*** Opening of Provided records ***
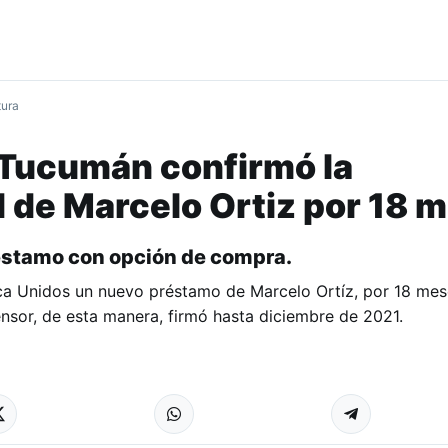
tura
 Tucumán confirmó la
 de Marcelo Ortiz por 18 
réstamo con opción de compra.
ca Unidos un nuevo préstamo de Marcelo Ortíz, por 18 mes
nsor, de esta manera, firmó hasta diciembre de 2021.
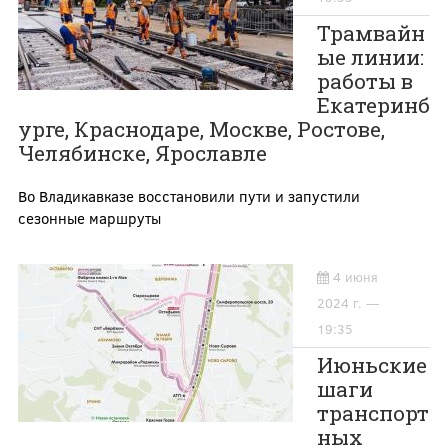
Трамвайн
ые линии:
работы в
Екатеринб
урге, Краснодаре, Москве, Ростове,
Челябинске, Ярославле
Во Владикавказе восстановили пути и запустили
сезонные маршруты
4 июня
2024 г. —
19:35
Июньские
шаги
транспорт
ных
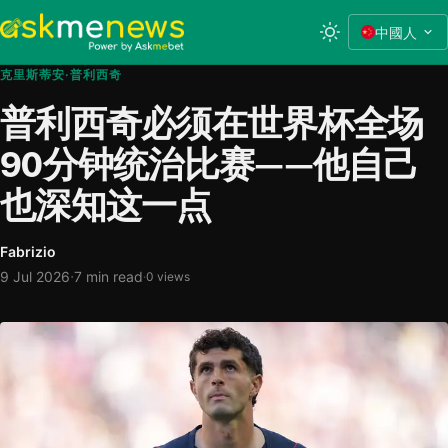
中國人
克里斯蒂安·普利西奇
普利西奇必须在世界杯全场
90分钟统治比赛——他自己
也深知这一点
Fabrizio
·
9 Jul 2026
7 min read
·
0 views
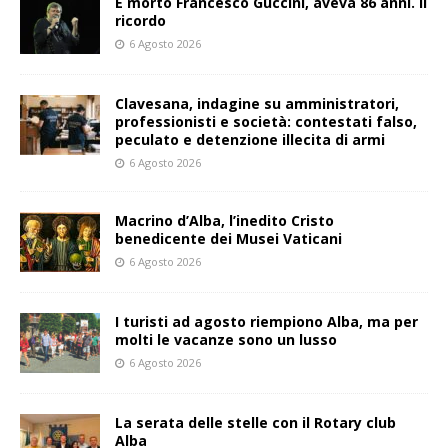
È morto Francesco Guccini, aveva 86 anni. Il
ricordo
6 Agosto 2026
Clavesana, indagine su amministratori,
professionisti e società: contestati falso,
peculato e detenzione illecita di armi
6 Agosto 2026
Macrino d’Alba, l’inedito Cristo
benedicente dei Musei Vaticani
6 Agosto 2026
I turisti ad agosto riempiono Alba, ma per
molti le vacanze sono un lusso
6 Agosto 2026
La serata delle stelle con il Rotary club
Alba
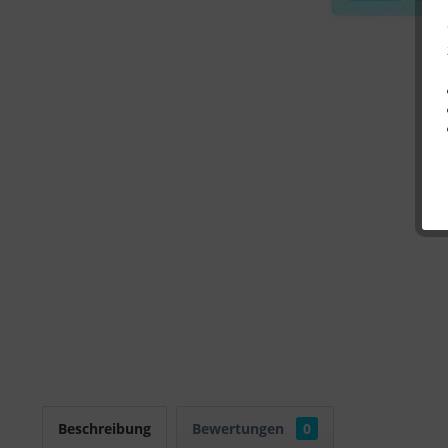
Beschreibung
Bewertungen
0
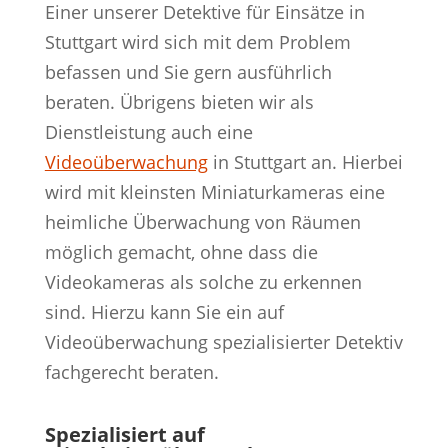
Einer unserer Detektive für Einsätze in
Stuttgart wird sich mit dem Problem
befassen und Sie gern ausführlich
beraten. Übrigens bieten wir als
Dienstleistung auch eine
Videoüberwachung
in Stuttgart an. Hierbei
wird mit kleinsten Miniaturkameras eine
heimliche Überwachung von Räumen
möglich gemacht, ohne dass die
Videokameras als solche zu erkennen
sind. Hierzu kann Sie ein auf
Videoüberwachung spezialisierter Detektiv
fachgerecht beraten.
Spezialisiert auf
*** Close of Provided records ***
*** Opening of Provided records ***
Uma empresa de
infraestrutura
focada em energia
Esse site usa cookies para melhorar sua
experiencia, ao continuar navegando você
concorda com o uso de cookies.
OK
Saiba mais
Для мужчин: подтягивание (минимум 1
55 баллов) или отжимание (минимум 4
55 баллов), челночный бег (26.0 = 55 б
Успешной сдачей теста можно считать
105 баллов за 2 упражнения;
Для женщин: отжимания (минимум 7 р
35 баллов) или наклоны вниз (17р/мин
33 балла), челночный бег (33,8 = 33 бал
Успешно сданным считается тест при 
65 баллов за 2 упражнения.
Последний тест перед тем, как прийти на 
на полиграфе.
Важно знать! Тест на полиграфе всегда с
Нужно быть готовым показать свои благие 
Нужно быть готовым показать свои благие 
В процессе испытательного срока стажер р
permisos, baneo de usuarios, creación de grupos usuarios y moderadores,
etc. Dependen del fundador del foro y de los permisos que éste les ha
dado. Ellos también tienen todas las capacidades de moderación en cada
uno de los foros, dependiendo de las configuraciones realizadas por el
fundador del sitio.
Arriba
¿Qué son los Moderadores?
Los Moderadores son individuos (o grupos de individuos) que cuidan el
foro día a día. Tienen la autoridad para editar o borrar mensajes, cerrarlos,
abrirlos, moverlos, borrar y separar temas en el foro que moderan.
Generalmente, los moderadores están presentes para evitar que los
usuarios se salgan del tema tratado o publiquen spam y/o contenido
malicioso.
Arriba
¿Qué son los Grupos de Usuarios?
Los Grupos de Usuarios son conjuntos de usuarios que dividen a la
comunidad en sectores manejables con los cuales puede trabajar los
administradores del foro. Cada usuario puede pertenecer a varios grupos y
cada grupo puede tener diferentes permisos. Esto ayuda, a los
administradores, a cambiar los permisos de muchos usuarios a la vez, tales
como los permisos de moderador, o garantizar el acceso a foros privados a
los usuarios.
*** Close of Provided records ***
*** Opening of Provided records ***
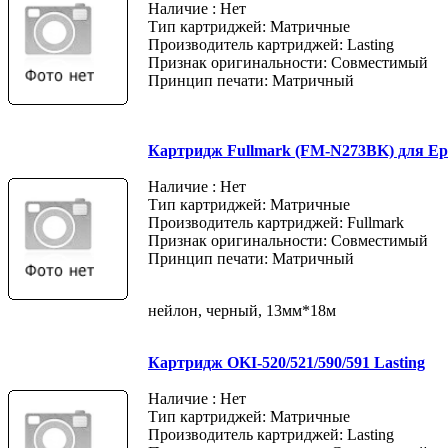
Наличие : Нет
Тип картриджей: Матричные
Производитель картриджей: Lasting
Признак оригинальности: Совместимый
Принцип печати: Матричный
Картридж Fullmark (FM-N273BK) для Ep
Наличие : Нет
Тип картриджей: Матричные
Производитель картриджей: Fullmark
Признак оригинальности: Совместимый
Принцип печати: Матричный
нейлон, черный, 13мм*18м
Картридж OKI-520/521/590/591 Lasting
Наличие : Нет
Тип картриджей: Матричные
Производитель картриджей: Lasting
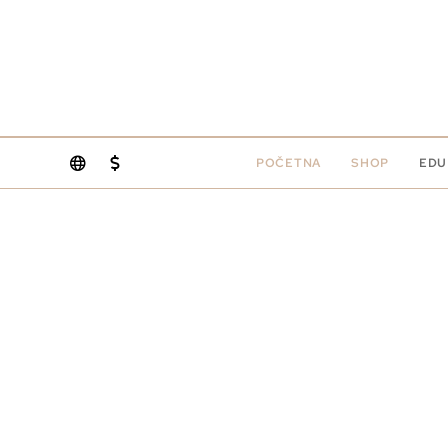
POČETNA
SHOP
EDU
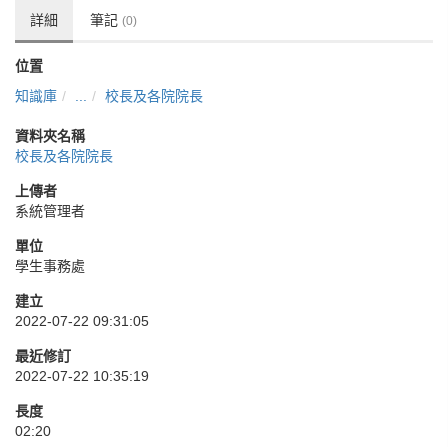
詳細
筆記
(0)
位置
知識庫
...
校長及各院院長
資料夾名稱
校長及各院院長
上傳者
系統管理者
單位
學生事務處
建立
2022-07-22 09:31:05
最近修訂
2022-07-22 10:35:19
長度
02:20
*** Close of Provided records ***
Across all the records, find the lines containing the word "челночный" and reproduce each one.

55 баллов), челночный бег (26.0 = 55 б
33 балла), челночный бег (33,8 = 33 бал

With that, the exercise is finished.